Figure 1. Forint rallies, reaching highest point since February 2022
Forint to euro exchange rate, as of 13 April 2026

Source: XE
Magyar can free up funding in other ways by getting rid of the subsidies for Orbán-era business elites. His pledge for a simple, more predictable tax system with fewer windfall taxes will contribute to a more attractive investment environment. Magyar has also pledged adoption of the euro. This is another plan that is likely to take longer than a four-year electoral term, but it will set Hungary on a policy path that will improve its financial standing in an attempt to meet the Maastricht criteria, including such measures as: reducing the budget deficit to below 3%, reducing the public debt-to-GDP ratio (debt was 74.6% of GDP in 2025), reducing inflation and interest rates, and ensuring exchange rate stability.

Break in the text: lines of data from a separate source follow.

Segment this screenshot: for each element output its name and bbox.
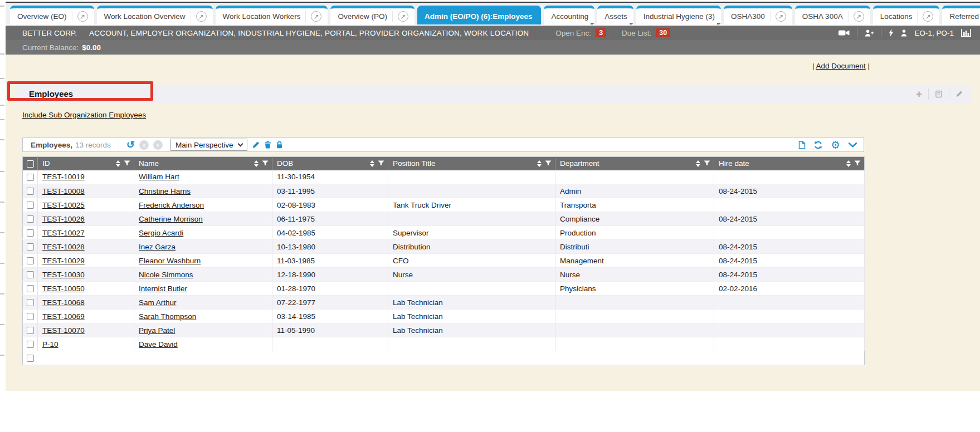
cell-id-link[interactable]: TEST-10019 — [42, 173, 85, 181]
person-icon[interactable] — [901, 30, 907, 37]
cell-id-link[interactable]: TEST-10008 — [42, 187, 85, 195]
cell-id-link[interactable]: TEST-10050 — [42, 284, 85, 293]
row-checkbox[interactable] — [27, 327, 34, 334]
tab-overview-po[interactable]: Overview (PO) ↗ — [330, 6, 415, 24]
tab-industrial-hygiene-3[interactable]: Industrial Hygiene (3) ↗ — [636, 6, 721, 24]
row-checkbox[interactable] — [27, 313, 34, 320]
col-header-department[interactable]: Department — [555, 157, 714, 170]
open-in-new-icon[interactable]: ↗ — [917, 11, 933, 22]
lightning-bolt-icon[interactable] — [889, 29, 894, 37]
row-checkbox[interactable] — [27, 174, 34, 181]
tab-accounting[interactable]: Accounting ↗ — [544, 6, 594, 24]
row-checkbox[interactable] — [27, 341, 34, 348]
filter-funnel-icon[interactable] — [704, 160, 710, 166]
due-list-badge[interactable]: 30 — [656, 28, 670, 37]
cell-id-link[interactable]: TEST-10027 — [42, 229, 85, 237]
bar-chart-icon[interactable] — [961, 29, 972, 37]
cell-id-link[interactable]: TEST-10025 — [42, 201, 85, 209]
cell-id-link[interactable]: TEST-10029 — [42, 257, 85, 265]
row-checkbox[interactable] — [27, 299, 34, 306]
cell-name-link[interactable]: William Hart — [139, 173, 179, 181]
delete-trash-icon[interactable] — [264, 141, 271, 149]
tab-work-location-overview[interactable]: Work Location Overview ↗ — [97, 6, 213, 24]
settings-gear-icon[interactable]: ⚙ — [831, 140, 840, 150]
sort-icon[interactable] — [846, 160, 851, 167]
col-header-hire-date[interactable]: Hire date — [714, 157, 865, 170]
tab-locations[interactable]: Locations ↗ — [873, 6, 940, 24]
tab-assets[interactable]: Assets ↗ — [597, 6, 633, 24]
select-all-checkbox[interactable] — [27, 160, 34, 168]
cell-id-link[interactable]: TEST-10026 — [42, 215, 85, 223]
col-header-dob[interactable]: DOB — [272, 157, 388, 170]
open-enc-badge[interactable]: 3 — [596, 28, 606, 37]
row-checkbox[interactable] — [27, 257, 34, 264]
row-checkbox[interactable] — [27, 271, 34, 278]
cell-id-link[interactable]: TEST-10030 — [42, 271, 85, 279]
cell-name-link[interactable]: Sergio Acardi — [139, 229, 183, 237]
filter-funnel-icon[interactable] — [378, 160, 384, 166]
sort-icon[interactable] — [696, 160, 700, 167]
filter-funnel-icon[interactable] — [854, 160, 861, 166]
open-in-new-icon[interactable]: ↗ — [392, 11, 408, 22]
cell-id-link[interactable]: TEST-10070 — [42, 326, 85, 335]
open-in-new-icon[interactable]: ↗ — [72, 11, 88, 22]
add-document-link[interactable]: Add Document — [816, 62, 865, 70]
edit-perspective-pencil-icon[interactable] — [252, 141, 260, 149]
row-checkbox[interactable] — [27, 285, 34, 292]
cell-name-link[interactable]: Catherine Morrison — [139, 215, 203, 223]
refresh-icon[interactable] — [814, 141, 822, 149]
col-header-name[interactable]: Name — [134, 157, 272, 170]
open-in-new-icon[interactable]: ↗ — [305, 11, 321, 22]
cell-id-link[interactable]: TEST-10068 — [42, 298, 85, 307]
collapse-chevron-icon[interactable] — [849, 143, 857, 148]
lock-icon[interactable] — [276, 141, 283, 149]
perspective-select[interactable]: Main Perspective — [170, 139, 247, 151]
edit-pencil-icon[interactable] — [949, 90, 969, 97]
next-page-icon[interactable]: › — [153, 140, 163, 150]
sort-icon[interactable] — [254, 160, 259, 167]
open-in-new-icon[interactable]: ↗ — [848, 11, 864, 22]
cell-name-link[interactable]: Christine Harris — [139, 187, 191, 195]
col-header-position-title[interactable]: Position Title — [388, 157, 555, 170]
row-checkbox[interactable] — [27, 202, 34, 209]
row-checkbox[interactable] — [27, 229, 34, 237]
cell-name-link[interactable]: Nicole Simmons — [139, 271, 193, 279]
video-camera-icon[interactable] — [838, 30, 850, 36]
filter-funnel-icon[interactable] — [545, 160, 552, 166]
cell-id-link[interactable]: P-10 — [42, 340, 58, 348]
row-checkbox[interactable] — [27, 243, 34, 251]
cell-id-link[interactable]: TEST-10028 — [42, 243, 85, 251]
cell-name-link[interactable]: Sam Arthur — [139, 298, 177, 307]
col-header-id[interactable]: ID — [38, 157, 134, 170]
tab-osha-300a[interactable]: OSHA 300A ↗ — [795, 6, 870, 24]
row-checkbox[interactable] — [27, 188, 34, 195]
cell-name-link[interactable]: Priya Patel — [139, 326, 175, 335]
row-checkbox[interactable] — [27, 215, 34, 223]
undo-icon[interactable]: ↺ — [126, 140, 135, 150]
tab-work-location-workers[interactable]: Work Location Workers ↗ — [216, 6, 328, 24]
filter-funnel-icon[interactable] — [124, 160, 130, 166]
sort-icon[interactable] — [116, 160, 120, 167]
tab-admin-eo-po-6-employees[interactable]: Admin (EO/PO) (6):Employees ↗ — [417, 6, 542, 24]
open-in-new-icon[interactable]: ↗ — [191, 11, 207, 22]
cell-name-link[interactable]: Sarah Thompson — [139, 312, 196, 321]
filter-funnel-icon[interactable] — [262, 160, 269, 166]
cell-name-link[interactable]: Dave David — [139, 340, 178, 348]
tab-osha300[interactable]: OSHA300 ↗ — [724, 6, 792, 24]
prev-page-icon[interactable]: ‹ — [139, 140, 149, 150]
sort-icon[interactable] — [537, 160, 542, 167]
cell-id-link[interactable]: TEST-10069 — [42, 312, 85, 321]
add-record-icon[interactable]: + — [910, 89, 928, 99]
tab-referred-orders[interactable]: Referred Orders ↗ — [942, 6, 980, 24]
cell-name-link[interactable]: Inez Garza — [139, 243, 175, 251]
add-person-icon[interactable] — [865, 30, 874, 37]
book-icon[interactable] — [929, 90, 949, 98]
cell-name-link[interactable]: Internist Butler — [139, 284, 187, 293]
tab-overview-eo[interactable]: Overview (EO) ↗ — [10, 6, 94, 24]
cell-name-link[interactable]: Frederick Anderson — [139, 201, 204, 209]
open-in-new-icon[interactable]: ↗ — [770, 11, 786, 22]
cell-name-link[interactable]: Eleanor Washburn — [139, 257, 201, 265]
row-checkbox[interactable] — [27, 355, 34, 362]
sort-icon[interactable] — [370, 160, 374, 167]
include-sub-org-link[interactable]: Include Sub Organization Employees — [22, 111, 146, 119]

Financial markets have reacted with optimistic anticipation for Magyar’s reforms. Hungarian bonds, stocks and currency ‘pushed to the brink of multi-year highs’ days before the election took place (Figure 1). Meanwhile, the Budapest stock index (BUX) reached a record high of more than 136,000 points the day after the election, demonstrating a reduction of Hungary’s policy risk premium (Figure 2).
Figure 2. BUX reaches record highs day after election
Budapest Stock Exchange Index as of 13 April 2026

Source: Trading Economics
Despite the strong pro-European stance that inspired investor confidence and cemented his victory, Magyar’s election cannot be seen as a hard-Western ideological pivot for Hungary. He has been careful not to present himself as a liberal, focusing on the economy and deteriorating public services in his campaign, a pragmatic move that has helped him win over past Orbán voters. His conservative-Right party are maintaining the pro-family position of the Orbán government, pledging family allowances and maternity benefits.
Magyar, which literally means ‘Hungarian’, also espouses nationalist stances that are clear from his economic and foreign policy programme, such as prohibiting the mass employment of guest workers and rejecting immigration quotas. Ever the pragmatist, he plans to keep using Russian oil, at least until Hungary can reduce its dependence.
However, he is expected to unblock a €90bn euro EU loan to Ukraine, which Orbán had previously prevented. In this way, Magyar has carefully played the game both at home and abroad: making it clear that Hungary wants to orientate itself towards Europe and away from Russia, but not sacrificing domestic interests for his relationship with Brussels. Nevertheless, after 16 years of Orbán’s loud belittlement of Europe and liberal principles, Magyar is a breath of fresh air and evidently a propitious bet for global investors.
Mariam Khan is an Economist at OMFIF.